The fact is that we in London depend on a pool of staff who have come to our city from all over the world to help us, to save us and to keep us well. We must never forget that. It is why the Home Office needs to understand that London’s success as a global city depends on the workers in London being healthy. As Anne Rainsberry told us in the meeting with London Labour MPs the other day, 20% of the people treated in London do not live in London. London serves the whole community. The vascular facilities at St Mary’s take patients from all over. I was told that even if I had had the heart problem in Ilford, I might still have been transferred to St Mary’s. The unit has patients from Southend, Newport in south Wales and even from Gibraltar.
That indicates to me that we have to retain the staffing levels and level of expertise in our specialist hospitals and in our specialist departments within London hospitals. That is not possible, as my hon. Friend the Member for Hackney South and Shoreditch (Meg Hillier) pointed out, if people cannot afford to live in London and if most newly trained nurses seek jobs elsewhere within two or three years. It is not because they do not enjoy their work, but because they cannot afford or are fed up with two or three hours of travel every day.

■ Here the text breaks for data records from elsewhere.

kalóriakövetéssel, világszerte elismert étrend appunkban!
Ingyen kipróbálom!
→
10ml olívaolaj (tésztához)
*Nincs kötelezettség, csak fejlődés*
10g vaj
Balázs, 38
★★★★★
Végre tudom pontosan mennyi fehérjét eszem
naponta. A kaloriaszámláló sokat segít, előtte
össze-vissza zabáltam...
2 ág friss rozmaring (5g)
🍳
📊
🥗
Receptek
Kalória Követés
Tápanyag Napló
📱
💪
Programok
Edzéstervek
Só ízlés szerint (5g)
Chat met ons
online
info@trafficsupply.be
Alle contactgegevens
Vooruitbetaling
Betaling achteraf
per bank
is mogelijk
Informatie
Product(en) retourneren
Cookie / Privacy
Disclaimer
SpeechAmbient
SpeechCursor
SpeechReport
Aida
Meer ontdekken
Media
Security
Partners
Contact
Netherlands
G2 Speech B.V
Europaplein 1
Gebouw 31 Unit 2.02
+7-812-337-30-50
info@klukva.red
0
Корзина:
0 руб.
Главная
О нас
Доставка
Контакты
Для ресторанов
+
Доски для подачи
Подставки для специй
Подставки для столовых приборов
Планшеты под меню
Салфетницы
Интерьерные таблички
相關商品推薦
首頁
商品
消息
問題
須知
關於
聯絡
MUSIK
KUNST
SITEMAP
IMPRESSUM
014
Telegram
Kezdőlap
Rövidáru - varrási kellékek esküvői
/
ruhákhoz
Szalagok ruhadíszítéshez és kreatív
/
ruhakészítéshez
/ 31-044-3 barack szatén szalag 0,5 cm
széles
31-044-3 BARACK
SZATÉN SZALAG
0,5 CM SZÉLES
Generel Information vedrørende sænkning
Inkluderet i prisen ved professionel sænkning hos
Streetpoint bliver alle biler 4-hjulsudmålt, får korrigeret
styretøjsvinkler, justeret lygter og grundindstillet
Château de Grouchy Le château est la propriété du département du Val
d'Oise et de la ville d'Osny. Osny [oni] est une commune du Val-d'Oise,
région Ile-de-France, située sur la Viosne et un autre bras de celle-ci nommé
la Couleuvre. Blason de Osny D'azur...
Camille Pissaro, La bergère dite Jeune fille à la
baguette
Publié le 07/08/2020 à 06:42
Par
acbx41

We have to deal with the problem, and it requires the new Mayor of London, all our local authorities and the Government to look at it seriously. It also requires the Home Office, after the European referendum, to think again about the absurd position where we will cut off our nose to spite our face by making it impossible in a shortage period to recruit people to certain occupations because of the £35,000 threshold.
The hon. Gentleman is making an incredibly powerful speech and I am grateful to hear about his personal experience. On the shortage of nurses, while it is preferable to train people domestically, does the hon. Gentleman agree that where we cannot fill those places, the shortage occupation list—it is devised by the Migration Advisory Committee, which has placed nurses on the list—goes some way to mitigating the £35,000 criteria?
The interesting thing is that NHS nurses were not originally on that shortage list. There had to be a lobbying campaign to get them put in because of the stupidity of the people in the Home Office who drew up the list. The fact is that the £35,000 figure will present a problem. Obviously, it will not present a problem in recruiting doctors from abroad, but it is a significant problem in recruiting nurses and other people at lower wage levels. We need to raise that issue, because it will be damaging in the long term.
Of course we need to train more nurses, but to do so the Government need a consistent policy. It takes several years to train a nurse. It is not something that can be switched on and switched off. The other issue is retention. Large numbers of nurses leave our NHS and go and work in other countries. Just as we take nurses from other countries, so British nurses go abroad. There is no reason why that should not be the case; it is a global health economy and the reality is that if we do not pay the lower paid staff in the NHS what they need, we will not recruit sufficient numbers of people to do those jobs.